The secret formula of the cangreburger | TV

The secret formula of the cangreburger | TV



Stephen Hillenburg He was a lover of the bottom of the sea -before animator was a marine biologist- who had grown up believing that another world was possible. In fact, he had grown up believing that it could be in his power to stop time on one of the Saturday mornings of his childhood, in which he did nothing but see cartoons with which his parents too often enjoyed. The franchise Looney Tunes, in whose spirit he was inspired to create the endearing, innocent and fighter SpongeBob, the losing cook who never loses, always had the vocation to make the whole family laugh.

He got it by adding to the white humor of Bugs Bunny part of the malice and the sorrow loser of his other child hero: Roger Rabbit. He moved the innocence of the rabbit that just wanted to laugh and had to deal with the absorbing and aligning and too adult mechanics of the world of cinema (work) and a marriage doomed to failure (the not always pleasant social life) to its creation, and the thing worked. sponge Bob It did not take long to go from low budget series to mass phenomenon, opening the ban to what would come later: all that fascinating intelligent animated television for children (and adults) that, somehow, opened (in 1999).

We are thinking of Gravity Falls (2008), in Adventure Time (2010), in The amazing world of Gumball (2012) and in Star against the forces of evil (2015).
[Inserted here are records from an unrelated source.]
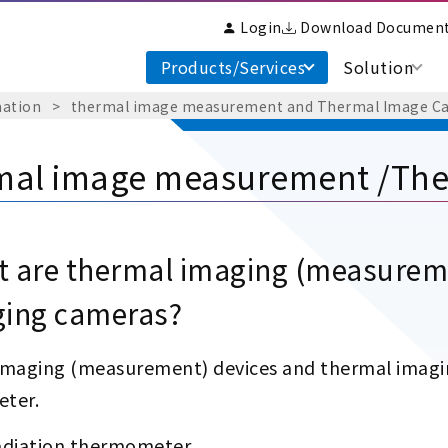
Login
Download Documen
Products/Services
Solution
mation
​ ​
>
​ ​
thermal image measurement and Thermal Image C
mal image measurement /The
 are thermal imaging (measureme
ing cameras?
maging (measurement) devices and thermal imaging
ter.
adiation thermometer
Children's series that would not exist without the success of sponge Bob. Why? They are author works, extremely funny, not designed to keep busy and entertained, or who knows what, to children (remember Caillou, Dora the explorer, the soporific Mickey Mouse House?), but treats them as extremely intelligent adults who are encouraged to laugh at themselves. He found the secret formula of his particular cangreburguer, and he did not keep it to himself. Percebes, how much are we going to miss you, Mr. Hillenburg.